JKU-Forscher lassen sich von Stinkwanzen inspirieren

Werden Stinkwanzen angegriffen, reagieren sie ziemlich stinkig. An der JKU wurde die entsprechende Substanz nun analyisiert - mit überraschendem Ergebnis.

Haut der Wanze in Vergrößerung
Haut der Wanze in Vergrößerung

In jenen winzigen Kanälchen, die die übel riechende Flüssigkeit an ihren Bestimmungsort leiten, spielt sich Erstaunliches ab: Denn die ölige Substanz bewegt sich dort von selbst auch entgegen der Schwerkraft. Wie das geschieht, haben Linzer Forscher nun analysiert. Auch über eine Anwendung wird nachgedacht.

In Kooperation mit KollegInnen vom Biologiezentrum Linz des Oberösterreichischen Landesmuseums nahm das Team um Florian Hischen vom Institut für Medizin- und Biomechatronik der Uni Linz die Grüne Stinkwanze (Palomena prasina), die Schwarzweiße Erdwanze (Tritomegas bicolor) und die Graue Gartenwanze (Rhaphigaster nebulosa) unter die Lupe. Im besonderen ging es ihnen in der im Fachblatt "Journal of the Royal Society Interface" veröffentlichten Studie um die Kanäle zwischen den Beinen an der Unterseite der Tiere, durch die das Stinksekret auf Strukturen geleitet wird, wo die Flüssigkeit verdunstet - mit dem bekannten Effekt.

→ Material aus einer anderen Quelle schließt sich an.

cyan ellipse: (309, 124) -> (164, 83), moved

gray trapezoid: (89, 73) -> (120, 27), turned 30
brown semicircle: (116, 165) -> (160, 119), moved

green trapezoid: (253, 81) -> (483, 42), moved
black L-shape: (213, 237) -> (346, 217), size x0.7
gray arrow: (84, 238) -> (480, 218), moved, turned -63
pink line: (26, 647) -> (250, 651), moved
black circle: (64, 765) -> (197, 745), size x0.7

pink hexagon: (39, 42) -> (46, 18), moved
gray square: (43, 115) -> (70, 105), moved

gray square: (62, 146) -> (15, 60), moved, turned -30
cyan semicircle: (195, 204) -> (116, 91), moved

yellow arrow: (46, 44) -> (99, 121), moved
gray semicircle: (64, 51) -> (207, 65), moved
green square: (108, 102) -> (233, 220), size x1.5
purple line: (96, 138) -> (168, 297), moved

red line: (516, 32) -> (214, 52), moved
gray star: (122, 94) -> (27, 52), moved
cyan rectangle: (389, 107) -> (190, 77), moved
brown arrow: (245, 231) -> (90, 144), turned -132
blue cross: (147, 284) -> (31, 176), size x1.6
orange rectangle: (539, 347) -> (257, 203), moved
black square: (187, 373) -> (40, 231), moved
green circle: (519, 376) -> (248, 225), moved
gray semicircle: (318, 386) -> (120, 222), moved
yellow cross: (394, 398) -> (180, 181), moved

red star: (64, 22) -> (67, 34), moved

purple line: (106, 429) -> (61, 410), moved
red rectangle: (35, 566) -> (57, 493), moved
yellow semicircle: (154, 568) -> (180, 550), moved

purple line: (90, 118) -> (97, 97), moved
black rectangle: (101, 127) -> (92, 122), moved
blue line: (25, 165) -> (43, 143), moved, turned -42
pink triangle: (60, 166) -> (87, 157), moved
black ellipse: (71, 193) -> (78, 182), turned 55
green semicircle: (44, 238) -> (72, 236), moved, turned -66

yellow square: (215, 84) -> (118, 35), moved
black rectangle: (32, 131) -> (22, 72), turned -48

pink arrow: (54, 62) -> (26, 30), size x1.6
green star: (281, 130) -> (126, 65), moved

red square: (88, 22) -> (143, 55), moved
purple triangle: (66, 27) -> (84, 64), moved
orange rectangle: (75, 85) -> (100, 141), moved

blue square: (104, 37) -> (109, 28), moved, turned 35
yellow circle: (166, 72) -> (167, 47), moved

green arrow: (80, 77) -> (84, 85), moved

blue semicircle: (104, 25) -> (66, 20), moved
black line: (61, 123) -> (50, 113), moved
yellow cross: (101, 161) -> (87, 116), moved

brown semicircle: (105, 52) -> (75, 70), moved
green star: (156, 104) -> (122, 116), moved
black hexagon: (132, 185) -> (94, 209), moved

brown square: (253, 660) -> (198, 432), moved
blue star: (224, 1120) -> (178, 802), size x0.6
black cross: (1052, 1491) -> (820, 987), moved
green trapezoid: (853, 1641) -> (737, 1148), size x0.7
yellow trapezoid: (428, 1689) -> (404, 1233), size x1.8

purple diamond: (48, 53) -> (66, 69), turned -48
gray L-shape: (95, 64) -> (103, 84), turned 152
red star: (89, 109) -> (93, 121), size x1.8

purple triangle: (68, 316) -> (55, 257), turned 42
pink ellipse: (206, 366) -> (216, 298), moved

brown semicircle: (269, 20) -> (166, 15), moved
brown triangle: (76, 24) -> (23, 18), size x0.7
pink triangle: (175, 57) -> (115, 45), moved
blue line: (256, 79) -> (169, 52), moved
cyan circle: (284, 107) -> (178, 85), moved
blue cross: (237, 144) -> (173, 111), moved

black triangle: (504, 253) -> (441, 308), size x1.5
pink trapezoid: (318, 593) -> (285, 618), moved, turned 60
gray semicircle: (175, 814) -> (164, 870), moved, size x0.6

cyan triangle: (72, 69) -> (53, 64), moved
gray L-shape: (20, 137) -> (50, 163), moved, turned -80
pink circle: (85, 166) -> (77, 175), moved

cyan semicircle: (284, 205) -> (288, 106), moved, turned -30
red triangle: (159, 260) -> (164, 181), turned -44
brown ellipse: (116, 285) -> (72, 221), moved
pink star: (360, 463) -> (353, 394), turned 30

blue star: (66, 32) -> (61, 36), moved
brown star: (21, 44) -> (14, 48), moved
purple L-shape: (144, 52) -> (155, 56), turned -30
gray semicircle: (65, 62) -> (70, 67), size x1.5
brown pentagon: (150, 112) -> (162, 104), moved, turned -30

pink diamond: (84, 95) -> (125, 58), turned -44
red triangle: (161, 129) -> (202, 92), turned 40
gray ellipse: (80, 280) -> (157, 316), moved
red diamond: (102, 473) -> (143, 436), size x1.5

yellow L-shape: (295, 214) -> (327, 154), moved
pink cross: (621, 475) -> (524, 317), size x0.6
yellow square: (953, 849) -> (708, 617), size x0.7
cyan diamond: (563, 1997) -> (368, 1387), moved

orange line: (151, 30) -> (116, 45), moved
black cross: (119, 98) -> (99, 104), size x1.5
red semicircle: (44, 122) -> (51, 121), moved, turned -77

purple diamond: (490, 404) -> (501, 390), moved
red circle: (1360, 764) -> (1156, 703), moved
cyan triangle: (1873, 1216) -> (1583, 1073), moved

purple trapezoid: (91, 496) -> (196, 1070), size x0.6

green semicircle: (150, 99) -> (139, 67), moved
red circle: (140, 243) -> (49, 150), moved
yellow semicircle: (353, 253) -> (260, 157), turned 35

In den Kanälen zeichnen sich bei den vorgestellten Arten Mikrostrukturen aus zahlreichen "haifischzahnartigen Spitzen" ab, sagte Hischen zur APA. Aufgrund der Form dieser besonderen Oberfläche kommt es zu einem sogenannten "passiven Flüssigkeitstransport". Das Öl wird immer in Richtung der Spitzen geleitet, ohne dass die Insekten beispielsweise aktiv pumpen müssten. "Wir haben uns überlegt, ob man das technisch nachbauen kann", so Hischen.

Im Grunde handelt es sich beim biologischen Vorbild um eine Oberfläche, aus der kleine Stacheln oder Keile mit einer Wölbung mit großem Radius auf dem einen und einer kleineren, spitzen Wölbung am anderen Ende, herausragen. Rund um die Wölbungen legt sich die Flüssigkeit sehr eng an, während sie sich aufgrund von Druckunterschieden innerhalb der Flüssigkeit von den mehr oder weniger geraden Flanken der Keile weiter wegbewegt. Bei dieser automatischen Ausbreitung gerät sie in den Einflussbereich von versetzt davor liegenden Keilen, wo sie wieder auf die gleiche Weise in nur eine Richtung weitergeleitet wird. Bei den Insekten liegen diese Strukturen nur wenige Mikrometer auseinander.

Eine mittels Laserlicht strukturierte Oberfläche auf Polyimid-Kunststoff komme dem Aufbau der Struktur in den Kanälen auch größenmäßig relativ nahe. Die Wissenschafter bauten solcherart aufgebaute Oberflächen dann auch aus Stahl, Plexiglas und elastischem Silikon nach. Hier waren die Strukturen teils schon deutlich größer, nämlich bis zu rund einem Drittel eines Millimeters. Diese Silikon- und die Stahloberflächen entpuppten sich als geeignete Öl-Transporter. Auch Wasser und Seifenlösungen wurden von den Plexiglasstrukturen gut weitergeleitet. Entscheidend für den Transport ist immer, dass eine Flüssigkeit die Oberfläche sehr gut benetzt, wie die Wissenschafter herausfanden.

In der Folge wollen sie sich noch weiter daran herantasten, bis in welche Größenordnung sich dieser interessante Effekt der passiven Leitung auch gegen die Wirkung der Schwerkraft aufrecht erhält und welche Geschwindigkeiten sich erzielen lassen. "Hier ist das obere Ende noch nicht erreicht", zeigte sich Hischen überzeugt.

Technische Anwendungen könnten sich etwa überall dort ergeben, wo Schmiermittel zwischen zwei aneinander reibende Flächen gebracht werden müssen, ein aktives Hinpumpen aber schwierig ist. Wenn etwa in miniaturisierten "Labs-on-a-Chip" Flüssigkeiten weitertransportiert werden müssen, könnte der Effekt auch hilfreich sein.